東日本大震災からの「復興五輪」ではないかと福島の地元紙は訴えるが...(写真はイメージ)
東日本大震災からの「復興五輪」ではないかと福島の地元紙は訴えるが...(写真はイメージ)

   産経新聞の「精神論」的に思える論調とは異なり、「復興五輪」というスローガンの面から開催を強く主張するのが、東日本大震災の被災地・福島の地元紙、福島民友新聞だ。1月23日付の社説「東京五輪まで半年 実現への道筋早く打ち出せ」では、準備が進む福島の事情をこう訴えている。

「政府や大会組織委、東京都などは、開催を不安視する世論の理解が得られるよう、観客の有無などを含む大会の開催方針や具体的な方向性を早期に決定すべきだ。開幕まで全国を巡る聖火リレーは3月25日にJヴィレッジ(福島県楢葉町、広野町)を出発し、3日間で県内26市町村を通過する。セレモニーなどは簡素化が検討されており、大会組織委と県は、リレーの実施方法や沿道の密集対策などについて調整を進めている」
「スタートまでに残された時間は少ない。早急に具体的な実施内容を明示し、各市町村などが円滑に準備できる態勢を整えてほしい。福島市のあづま球場では開会式(7月23日)に先立ち、7月21日にソフトボール競技が始まる。選手らの検査や出入国の仕組み、競技会場などでの感染症対策は昨年12月に大枠が決まり、大会運営について具体的な検討が進められている」
「現時点では、最大の観客動員を前提にする必要がある。
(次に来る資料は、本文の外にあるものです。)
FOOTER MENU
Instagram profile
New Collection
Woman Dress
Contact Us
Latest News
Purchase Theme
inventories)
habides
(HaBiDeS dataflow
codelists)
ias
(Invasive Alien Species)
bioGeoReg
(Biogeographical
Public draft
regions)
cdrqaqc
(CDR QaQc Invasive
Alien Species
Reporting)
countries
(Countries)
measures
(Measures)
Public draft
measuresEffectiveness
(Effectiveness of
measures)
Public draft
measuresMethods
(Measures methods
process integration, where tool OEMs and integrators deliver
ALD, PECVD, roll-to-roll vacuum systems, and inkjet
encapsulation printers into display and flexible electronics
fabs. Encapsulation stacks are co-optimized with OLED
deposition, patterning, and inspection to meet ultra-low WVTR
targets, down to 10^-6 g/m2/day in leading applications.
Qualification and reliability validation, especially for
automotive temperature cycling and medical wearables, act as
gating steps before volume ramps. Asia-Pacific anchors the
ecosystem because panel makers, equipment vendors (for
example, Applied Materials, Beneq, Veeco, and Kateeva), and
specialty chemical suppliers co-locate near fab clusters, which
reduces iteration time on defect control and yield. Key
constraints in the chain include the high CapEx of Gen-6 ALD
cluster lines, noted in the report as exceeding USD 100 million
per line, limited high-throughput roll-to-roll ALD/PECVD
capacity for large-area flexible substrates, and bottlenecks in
県や福島市はあらゆる事態を想定した柔軟な対応が求められる。各国の選手団は、大会直前に時差調整や練習などで、国内のホストタウンに滞在する計画だ。県内9市町村が11カ国のホストタウンに登録されている。しかし選手の入国後の待機期間中の活動や行動ルールなどが決まっておらず、県内のホストタウンも相手国との調整などが進んでいない。各自治体の受け入れ準備への支援が必要だ」

   そして、福島民友新聞は「復興五輪」という理念を忘れないでくれと、こう結ぶのだった。

「東京五輪・パラリンピックは『復興五輪』が大会理念だ。東日本大震災の復興の姿を世界に発信し、これまでの支援への感謝のメッセージを伝える機会になる。政府や大会組織委は、復興五輪が大会の最も重要な柱であることを忘れず、コロナ禍の克服に全力を挙げなければならない」

   いずれにしろ、開催に反対する新聞、開催を求める新聞双方ともに、何も決められずにいるIOC・政府・組織委・東京都に怒りを募らせているのは確かだ。